* WHAT IS BEING ASKED: Return the lines below that contain "Maitake".

* Page-level text extractions:
= = =
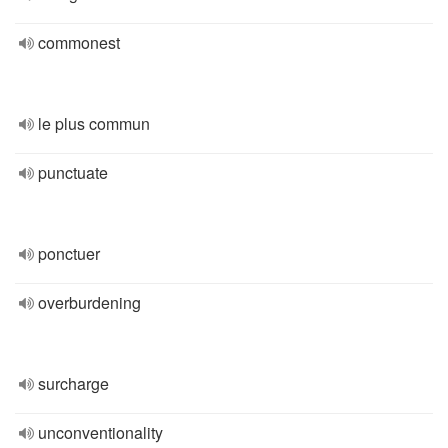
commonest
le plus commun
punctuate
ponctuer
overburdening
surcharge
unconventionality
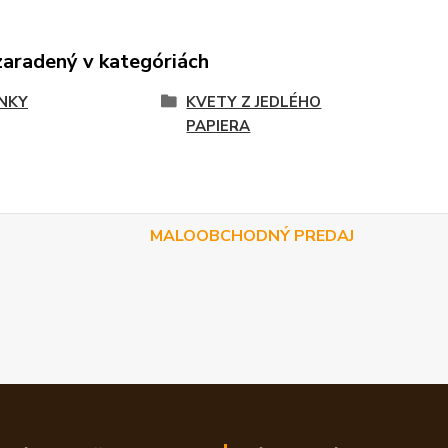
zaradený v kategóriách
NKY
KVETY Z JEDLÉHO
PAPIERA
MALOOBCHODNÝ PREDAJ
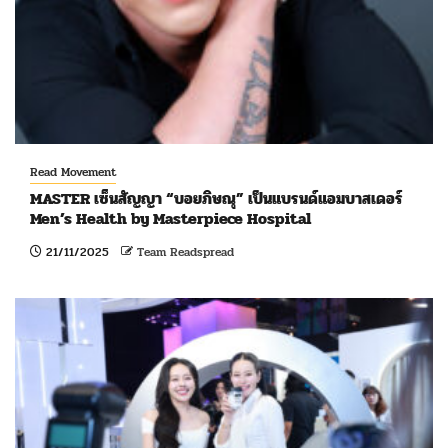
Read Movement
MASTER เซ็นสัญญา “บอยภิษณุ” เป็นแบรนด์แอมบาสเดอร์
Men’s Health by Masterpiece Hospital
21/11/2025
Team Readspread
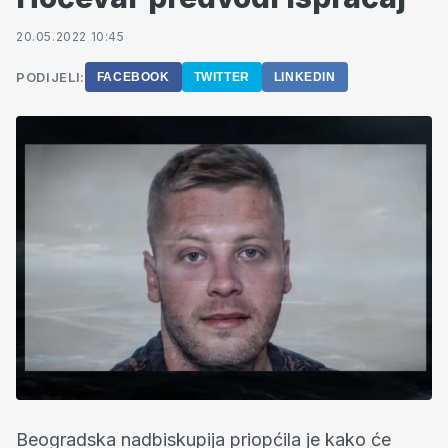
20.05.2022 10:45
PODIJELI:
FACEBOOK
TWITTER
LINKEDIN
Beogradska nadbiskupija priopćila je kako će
= = =
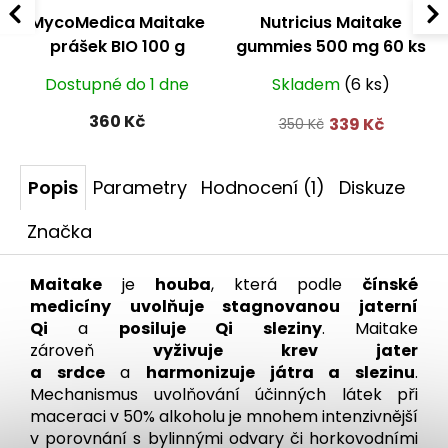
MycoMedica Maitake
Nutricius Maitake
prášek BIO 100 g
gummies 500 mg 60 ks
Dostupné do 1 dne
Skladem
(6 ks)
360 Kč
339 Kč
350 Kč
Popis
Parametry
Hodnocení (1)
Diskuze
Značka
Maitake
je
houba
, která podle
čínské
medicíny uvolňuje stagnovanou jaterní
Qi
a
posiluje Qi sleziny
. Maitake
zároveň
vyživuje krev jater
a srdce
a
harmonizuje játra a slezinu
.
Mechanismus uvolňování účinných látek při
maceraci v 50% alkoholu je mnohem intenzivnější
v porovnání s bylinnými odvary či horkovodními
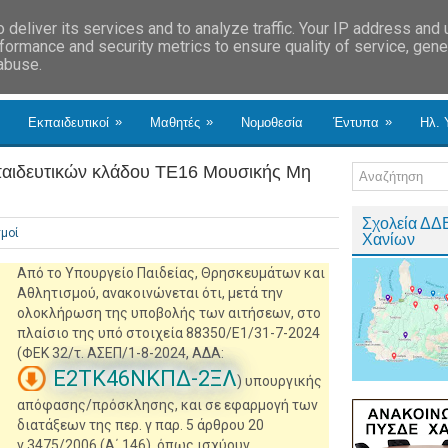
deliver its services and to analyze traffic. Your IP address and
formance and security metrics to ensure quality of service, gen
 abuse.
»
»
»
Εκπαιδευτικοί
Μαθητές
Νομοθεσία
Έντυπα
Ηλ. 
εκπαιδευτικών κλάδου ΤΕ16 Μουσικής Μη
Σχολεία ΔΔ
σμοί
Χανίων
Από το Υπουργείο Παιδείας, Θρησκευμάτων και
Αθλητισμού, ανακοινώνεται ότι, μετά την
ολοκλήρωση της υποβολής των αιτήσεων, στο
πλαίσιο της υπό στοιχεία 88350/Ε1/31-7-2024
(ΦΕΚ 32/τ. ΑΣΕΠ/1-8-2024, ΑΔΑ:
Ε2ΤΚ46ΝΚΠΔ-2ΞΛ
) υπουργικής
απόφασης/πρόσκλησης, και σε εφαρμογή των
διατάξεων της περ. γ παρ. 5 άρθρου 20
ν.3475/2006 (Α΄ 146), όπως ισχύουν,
= = =
* RESULT:
MycoMedica Maitake
Nutricius Maitake
Maitake
. Maitake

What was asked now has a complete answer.